Wednesday, July 28

Evel Knievel Days

Amongst the seasons my preference is for winter. To be precise, I mean a proper Minnesotan winter where it is entirely possible that the temperature never rises above zero weeks at a time, where the lakes and rivers are frozen solid, where a thick snow falls across the land beginning at the end of October, and where the sun rises after 8 in the morning and sets shortly after 4 in the afternoon.

Though the first days of spring when it is warm enough to wear shorts again are very good, spring and fall are generally too wet and sloppy of seasons to be favorites of mine. Summer is nice, but I prefer shivering to sweating, the dark to the light and stillness to the vibrancy of life in motion. The warmest of the seasons does, though, enjoy one spectacular advantage over winter, and that is festivals. Community celebrations that bring the people into the streets as they wander between attractions and performances and kiosks are not ideal in a season where the ice makes it difficult to keep one's balance.

These past weeks in Butte have provided a fascinating contrast in the range of possible festivals. On the weekend of our wedding, the city hosted the National Folk Festival for the third year in a row. This past weekend it celebrated its most famous son with Evel Knievel Days. It may go without saying, but the audiences in attendance for each were rather different. The crowds at the folk festival preferred flip-flops for shoes and tie-dyed shirts. The de facto uniform of the Evel Knievel crowd was black leather chaps and matching jackets. The folk people carried their drinks in the thin metal bottles that have replaced Nalgene as obnoxious, sustainable ways to carry water, and the Evel people carried their twelve ounce beer cans in stacks. The greatest crowds at Evel Knievel Days watched a man throw himself off one of the tallest buildings in town. The greatest crowds at the National Folk Festival were for people singing in foreign languages accompanied by instruments they couldn't name. At the beginning of July the street stands sold island fried noodles, Chinese fried rice and Greek gyros. Two weeks later they sold island fried noodles, Chinese fried rice and Greek gyros. Okay, the the tastes of the two crowds were the same, but one could not buy Jello shots of Everclear for two dollars at the folk festival.

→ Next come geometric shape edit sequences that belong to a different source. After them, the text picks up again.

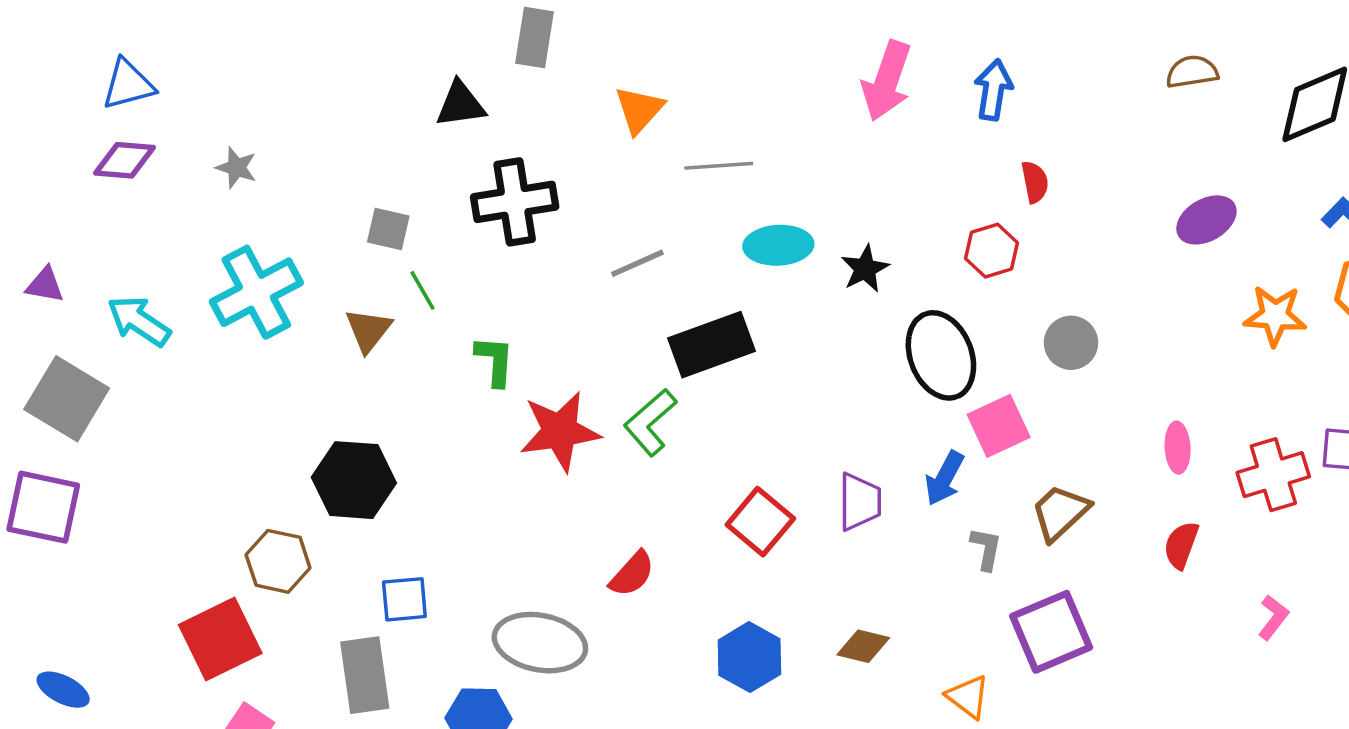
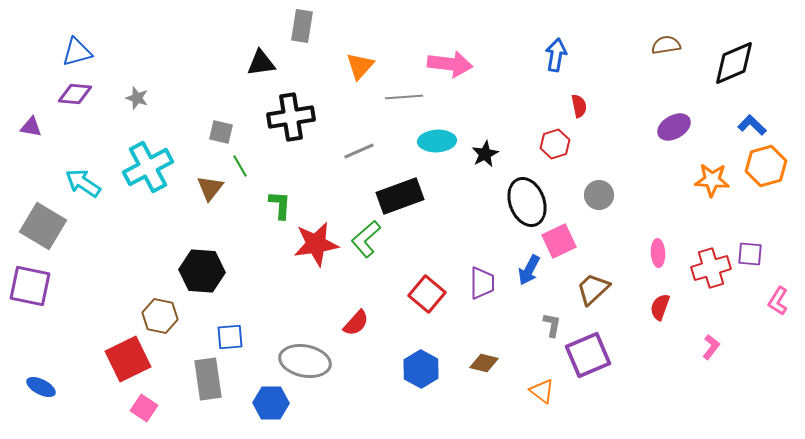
pink arrow: (887, 81) -> (450, 64), moved, turned -102
purple triangle: (45, 285) -> (31, 127), moved
gray L-shape: (986, 549) -> (552, 325), moved

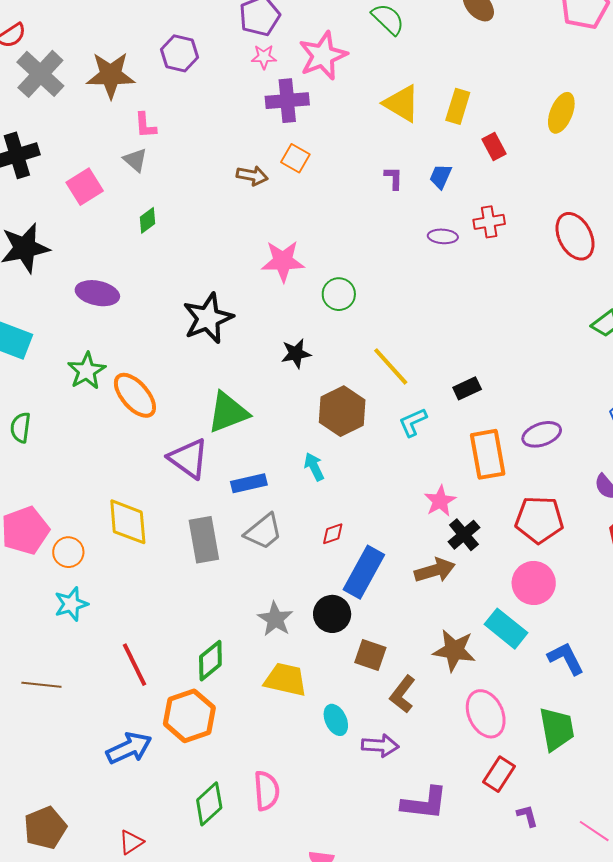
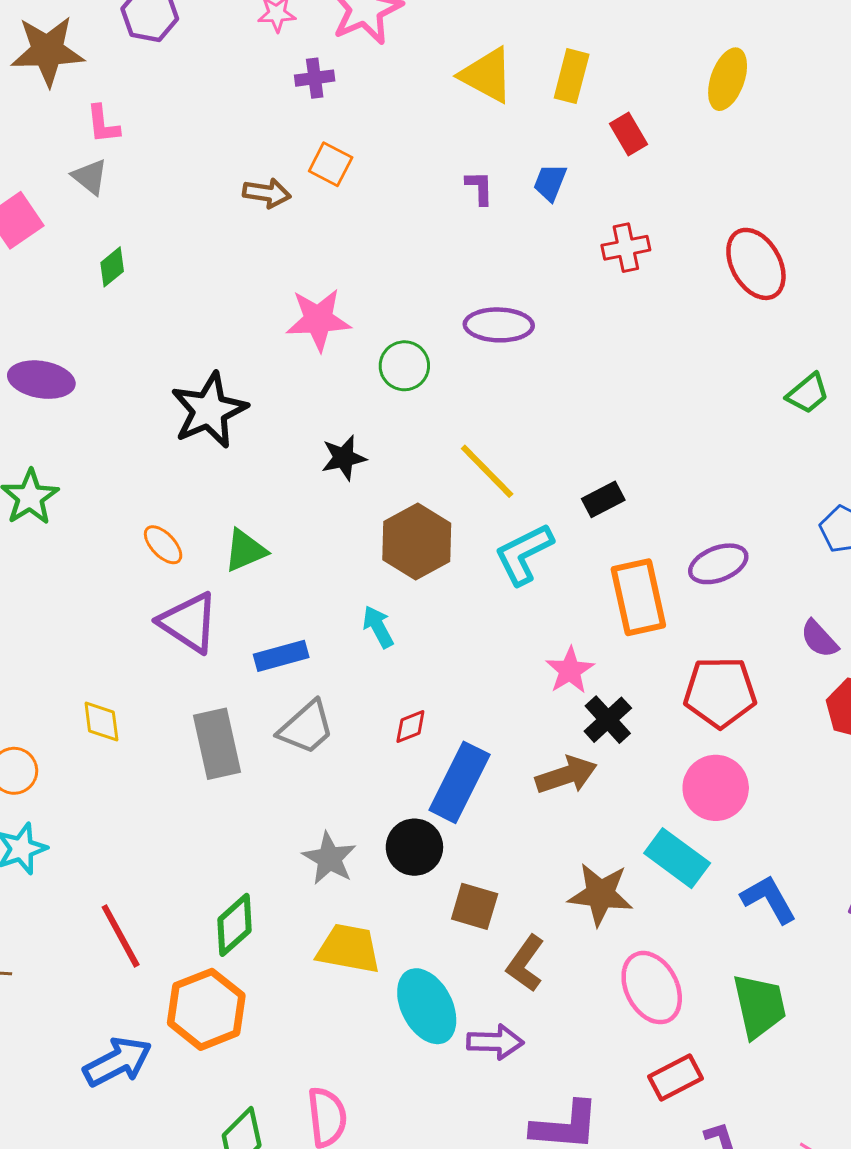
purple cross: (287, 101) -> (315, 78), size x0.6
purple ellipse: (443, 236) -> (499, 325), moved, size x1.5
orange ellipse: (135, 395) -> (163, 545), moved, size x0.6
green triangle: (228, 412) -> (245, 550), size x0.7
cyan L-shape: (413, 422) -> (524, 554), size x1.4
yellow diamond: (128, 522) -> (101, 722), size x0.6
cyan ellipse: (336, 720) -> (427, 1006), size x1.6
red rectangle: (499, 774) -> (676, 1078), turned 32

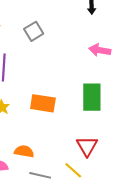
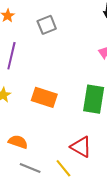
red triangle: (87, 146) -> (81, 147), turned -40

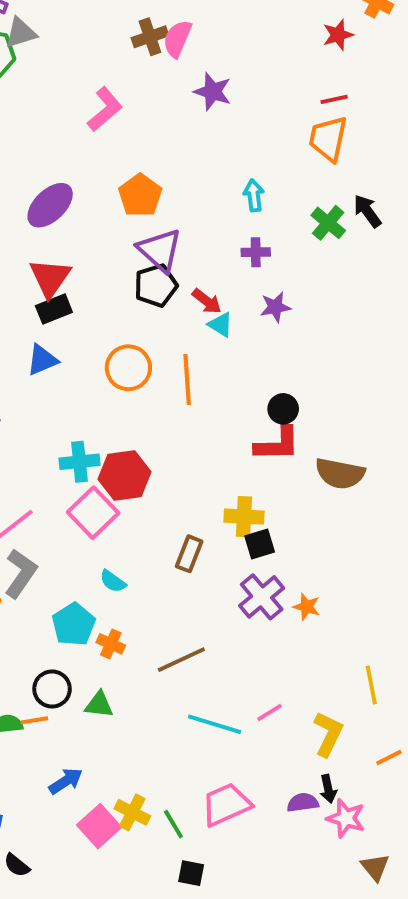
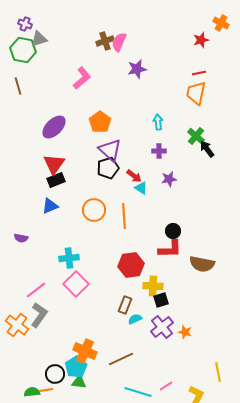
purple star: (213, 92) -> (137, 69), turned -30
black arrow: (367, 211) -> (207, 149), moved
red hexagon: (125, 475) -> (131, 265), moved
cyan semicircle: (113, 581) -> (135, 319), moved, turned 120
cyan pentagon: (74, 624) -> (76, 367), moved
orange cross: (111, 644) -> (85, 351), size x1.6

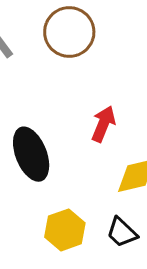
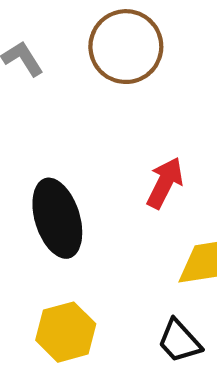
yellow hexagon: (65, 230) -> (66, 332), moved

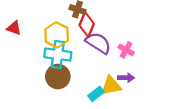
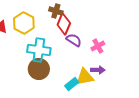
yellow hexagon: (57, 35) -> (24, 23), moved
purple semicircle: (98, 43) -> (74, 40), size x0.7
pink cross: (126, 50) -> (98, 46), turned 32

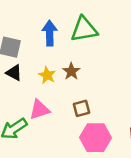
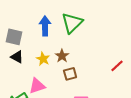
green triangle: (84, 29) -> (72, 23), turned -35
brown square: (82, 108) -> (70, 74), moved

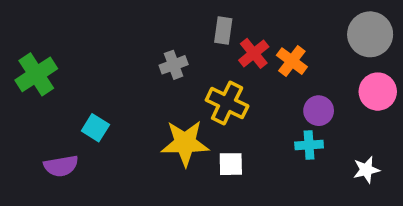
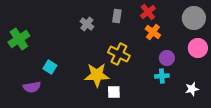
red cross: (254, 53) -> (148, 12), moved
gray cross: (174, 65) -> (87, 24), moved, turned -32
white square: (231, 164) -> (114, 92), moved

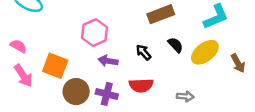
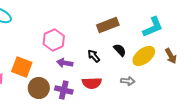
brown arrow: (238, 63) -> (171, 56), moved
gray arrow: (185, 96) -> (128, 81), moved

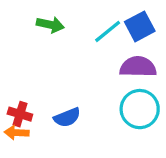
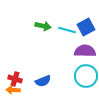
green arrow: (50, 25) -> (43, 26), moved
cyan line: (108, 31) -> (67, 30), turned 54

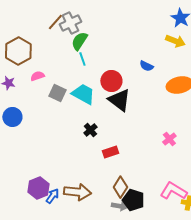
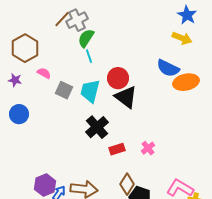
blue semicircle: (146, 66) -> (168, 68), moved, size x1.6
pink semicircle: (37, 76) -> (44, 73), turned 48
cyan trapezoid: (83, 94) -> (90, 91), turned -105
black cross: (90, 130) -> (97, 127), size x1.6
pink cross: (169, 139) -> (148, 148), moved

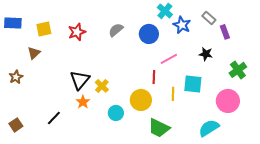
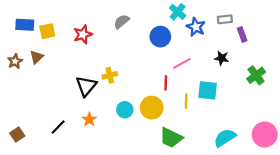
gray rectangle: (209, 18) -> (225, 19), turned -48
blue rectangle: (13, 23) -> (25, 25), moved
gray semicircle: (116, 30) -> (122, 22), moved
brown star: (16, 77) -> (15, 61), moved
yellow cross: (102, 86) -> (110, 75), moved, turned 32
pink circle: (228, 101) -> (265, 134), moved
orange star: (83, 102) -> (89, 119), moved
cyan circle: (116, 113) -> (125, 110), moved

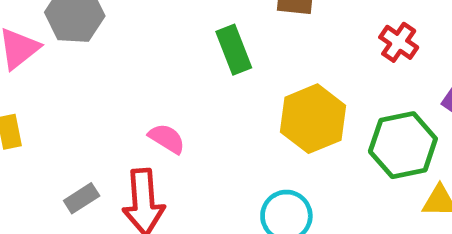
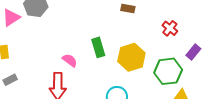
green rectangle: (234, 50) -> (98, 47), moved
gray rectangle: (82, 198) -> (10, 80), moved

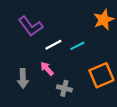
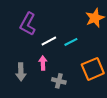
purple L-shape: (31, 26) -> (28, 24), turned 65
pink arrow: (47, 69) -> (43, 63), turned 40

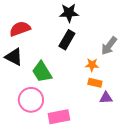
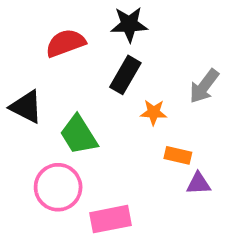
red semicircle: (20, 29) -> (66, 43), moved
orange star: (92, 65) -> (154, 112), moved

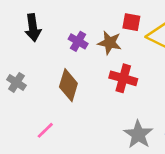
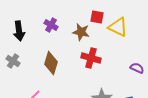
black arrow: (33, 28) -> (19, 31), moved
purple cross: (78, 41) -> (51, 25), moved

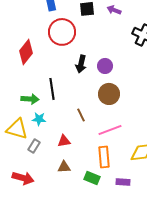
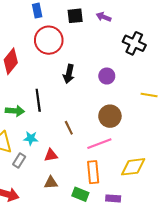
purple circle: (105, 66) -> (107, 76), moved
brown circle: (109, 94) -> (110, 116), moved
cyan star: (39, 119) -> (31, 138), moved

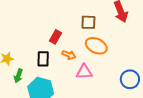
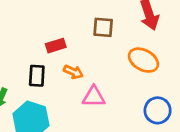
red rectangle: (55, 37) -> (56, 46), turned 40
orange ellipse: (96, 46) -> (143, 60), moved

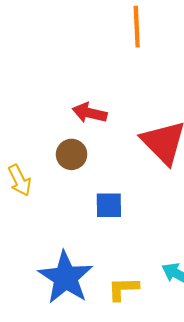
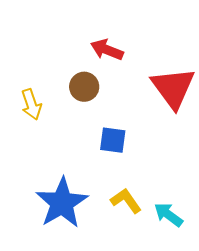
yellow L-shape: (123, 289) -> (126, 201), moved, turned 48

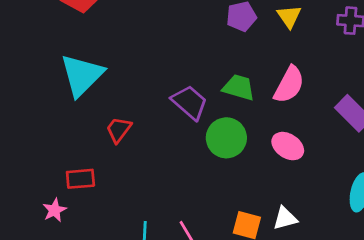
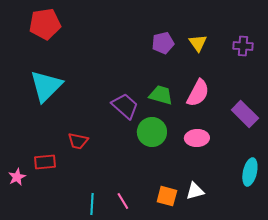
red trapezoid: (119, 130) -> (78, 141), moved, turned -115
pink ellipse: (288, 146) -> (197, 138), turned -35
pink star: (55, 210) -> (17, 177), moved

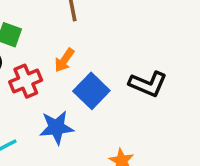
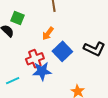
red cross: (26, 81) -> (35, 59), moved

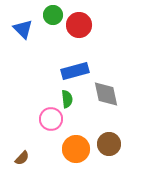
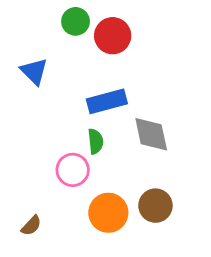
blue triangle: (23, 29) -> (34, 71), moved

Given an either/or choice between the two, my inclination would be toward the folk festival. It had a tango quartet. There are not an awful lot of things that I will choose over a tango quartet. There was also a tap dancer accompanied by piano and a salsa band, though my ability to enjoy either was limited by tent-filling crowds and missed chances to see later performances.

That is not to say, however, that the performers of Evel Knievel Days were without their particular charms. I am not such a fan of revving engines and the accompanying noise, but it would take a cold heart indeed to not appreciate the talent and courage necessary for a man to launch himself and his motorbike from platform to platform and back down again. If nothing else, it was a lot more fun to take pictures of these than a group sitting on stage strumming on guitars or pulling a bow across a fiddle.

It was rather odd to me that the headlining event of Evel Days, the ride of Spanky Spangler was the most boring. When I saw five cars balanced on their ends in a line, I was hoping to see a man and his car fly over them. Nope. After two false starts, he succeeded in launching himself into the first with enough power to start a domino effect that would take out the rest. On later thought it occurred to me that was for the best. There would not have been nearly enough room to brake to a stop after a successful jump and thus avoid knocking over the protective fence, taking out a good forty onlookers in the process.

It brought up what I would considerable an uncomfortable truth about the attractions of Evel Days. To some extent, threat of bodily harm was a real possibility in all of them whether it was men trusting to centrifugal force to keep them stable while driving circles against a vertical wall or jumping off a trampoline to complete flips before dunking a basketball. That's part of the excitement, the awareness that a missed trick could send someone to the hospital. What's the worst that happens when a folk musician misses a note? A few boos from the most attentive? Tricks like those at Evel Days demand nothing less than the best from their actors. Stage fright means a concussion and a loss of concentration means a broken arm. With these earlier performances, too, there was clear practice and talent behind the performance. Spangler just had loads of guts and still managed to attract the most people to his stunt that was over in seconds, unless you count the jet fly-by and I don't.

What made so many flock to watch a man who had failed his stunt last year and lit himself on fire in the process? Really, I don't know. I didn't think it was particularly great. Help me with this one. Is it the simple spectacle and promise of destruction and explosions? Why not put up a viewing balcony in a demolition yard then? Is it the idea of someone willing to sacrifice his bodily health for our amusement? Is it the smug satisfaction that we aren't nearly as stupid as him and eager to see ourselves proven right? Or is it the thought that we could do the same with minimal time and training?

In a few weeks Butte will end its festival season with An Ri Ra and its celebration of all things Irish. My belief would be that those who enjoyed the folk festival would come to dominate, but green-tinted beer and other aspects of the more proletarian Irish culture may very well bring out in force the rest and bring the two audiences together in a display of unity and similarly wonderful things.